When I first read about the explorers, I knew almost nothing; I relied on imagination to understand their accounts. I accepted their diaries as literary works, creating a world with its own rules. I absorbed the set paragraphs about preparation, fund-raising, skis, sledges, dogs, ponies, tents and supplies of pemmican. I made up polar vistas in the garden: a ragged tent became shelter from an Arctic storm, domestic objects could be transformed entirely. It was a turning-in of the senses, as if sensory signals came most forcefully from the imagination. The idea of the strange, as distinct from the everyday, was unintelligible to me, as a child; the two worlds constantly coincided. There was nothing unusual about my childhood fascination. I recall days with friends, spent in a sort of collective hallucination, entirely absorbed in a polar world we had created. We would imagine we were on a ship in a storm, sitting in a playground with a few swings. Or I would wake in a pensive mood, thinking of snow plains and rocks, and drag my brother into the garden to perform a chaotic series of imaginary expeditions.

There was a formulaic element to the explorers’ accounts that made them understandable, and they were written in a simple pared-down prose easy enough for a child to read. Only Nansen was aloof and baffling, a little cranky, given to floating phrases, phrases which took off into something I had no knowledge of at all, references to remote places, to strange people: Pliny, Seneca, Geminus of Rhodes, Pomponius Mela.

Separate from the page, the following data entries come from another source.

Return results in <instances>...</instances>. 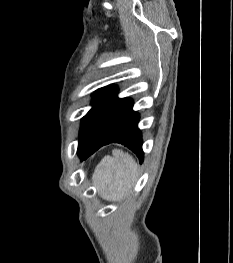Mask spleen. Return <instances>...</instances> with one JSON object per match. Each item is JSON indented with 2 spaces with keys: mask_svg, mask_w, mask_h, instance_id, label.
Returning a JSON list of instances; mask_svg holds the SVG:
<instances>
[{
  "mask_svg": "<svg viewBox=\"0 0 233 263\" xmlns=\"http://www.w3.org/2000/svg\"><path fill=\"white\" fill-rule=\"evenodd\" d=\"M138 166L128 153L112 150V156H105L93 174V184L101 196L110 201L123 199L133 187Z\"/></svg>",
  "mask_w": 233,
  "mask_h": 263,
  "instance_id": "1",
  "label": "spleen"
}]
</instances>
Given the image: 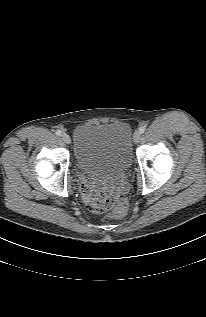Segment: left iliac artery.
I'll return each mask as SVG.
<instances>
[{
    "instance_id": "1",
    "label": "left iliac artery",
    "mask_w": 206,
    "mask_h": 317,
    "mask_svg": "<svg viewBox=\"0 0 206 317\" xmlns=\"http://www.w3.org/2000/svg\"><path fill=\"white\" fill-rule=\"evenodd\" d=\"M145 130H146V128H145L144 126H142V127L139 128L140 133H144Z\"/></svg>"
}]
</instances>
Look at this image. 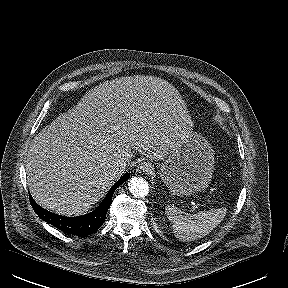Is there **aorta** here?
Masks as SVG:
<instances>
[{"instance_id":"762f6f07","label":"aorta","mask_w":288,"mask_h":288,"mask_svg":"<svg viewBox=\"0 0 288 288\" xmlns=\"http://www.w3.org/2000/svg\"><path fill=\"white\" fill-rule=\"evenodd\" d=\"M128 189L134 197L143 198L149 193V185L142 177H133L128 182Z\"/></svg>"}]
</instances>
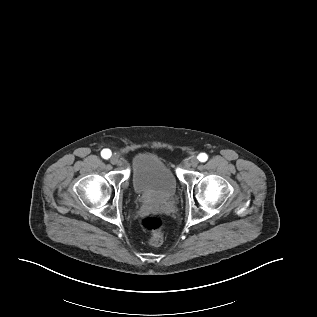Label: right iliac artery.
I'll return each mask as SVG.
<instances>
[{
	"label": "right iliac artery",
	"instance_id": "right-iliac-artery-1",
	"mask_svg": "<svg viewBox=\"0 0 317 317\" xmlns=\"http://www.w3.org/2000/svg\"><path fill=\"white\" fill-rule=\"evenodd\" d=\"M111 151L109 149H103L102 152H101V156L104 158V159H108L111 157Z\"/></svg>",
	"mask_w": 317,
	"mask_h": 317
}]
</instances>
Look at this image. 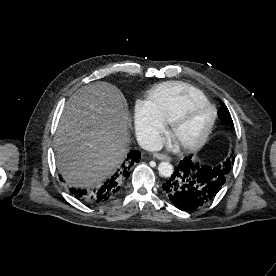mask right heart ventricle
I'll list each match as a JSON object with an SVG mask.
<instances>
[{
	"instance_id": "1",
	"label": "right heart ventricle",
	"mask_w": 276,
	"mask_h": 276,
	"mask_svg": "<svg viewBox=\"0 0 276 276\" xmlns=\"http://www.w3.org/2000/svg\"><path fill=\"white\" fill-rule=\"evenodd\" d=\"M195 87L178 81L165 82L156 86L146 102L150 112L163 123L171 120L194 99H205Z\"/></svg>"
}]
</instances>
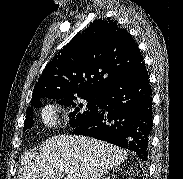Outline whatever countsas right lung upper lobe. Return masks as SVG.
<instances>
[{"mask_svg": "<svg viewBox=\"0 0 183 179\" xmlns=\"http://www.w3.org/2000/svg\"><path fill=\"white\" fill-rule=\"evenodd\" d=\"M143 64L136 41L125 29L110 20H95L47 64L34 87L31 105L42 97L100 94Z\"/></svg>", "mask_w": 183, "mask_h": 179, "instance_id": "cb5924a9", "label": "right lung upper lobe"}]
</instances>
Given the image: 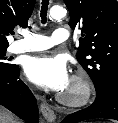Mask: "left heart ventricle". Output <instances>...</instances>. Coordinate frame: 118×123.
Returning a JSON list of instances; mask_svg holds the SVG:
<instances>
[{
    "label": "left heart ventricle",
    "instance_id": "1",
    "mask_svg": "<svg viewBox=\"0 0 118 123\" xmlns=\"http://www.w3.org/2000/svg\"><path fill=\"white\" fill-rule=\"evenodd\" d=\"M63 93L73 95L75 93V88L69 84L68 87L63 91Z\"/></svg>",
    "mask_w": 118,
    "mask_h": 123
}]
</instances>
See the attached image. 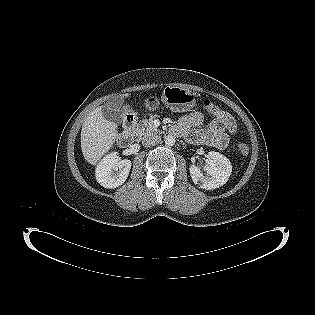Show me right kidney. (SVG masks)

But the descriptions of colours, of the myriad colours of the ice, were clear—the pack ice, the play of light against frozen water, the vivid rainbows, the ice crystals shining in the mist, like a halo. Knowing nothing of the places the explorers went to, I responded to the force of their words—to Scott’s poetic soliloquy, one man in an icy tent, writing notes with a trembling hand, hoping they might be found later. I responded to Nansen’s endlessly floral prose, to Bjaaland’s caustic diary entries, to Amundsen’s brisk phrases. The explorers did not know exactly what they would find at the extremities of the earth, though there were dozens of theories—from the fashionable to the dismissed—most of them inaccurate. When Nansen sailed it was still a matter of debate whether he would emerge onto ice or land. They saw the world in a different way from us—their maps were incomplete, furnished at their edges with question marks and hypotheses. As I grew up, I wondered what exploration meant at this time, when vast areas were still truly unknown, untouched by humans. It must have been disorienting, I thought, to live in the world when its edges were vague, falling into shadows. When nothing was known, imagination was the only option—and this made the experts like children, creating fictional worlds to compensate for ignorance; lacking experience, they dreamed of what might lie in the silent wastes. The nineteenth-century theories of treasures at the Pole, of an ancient island blanketed with ice and gold, were eventually as discredited as the fantastical outpourings of medieval clerics, or classical geographers who claimed that the far north was inhabited by unipeds and immortals.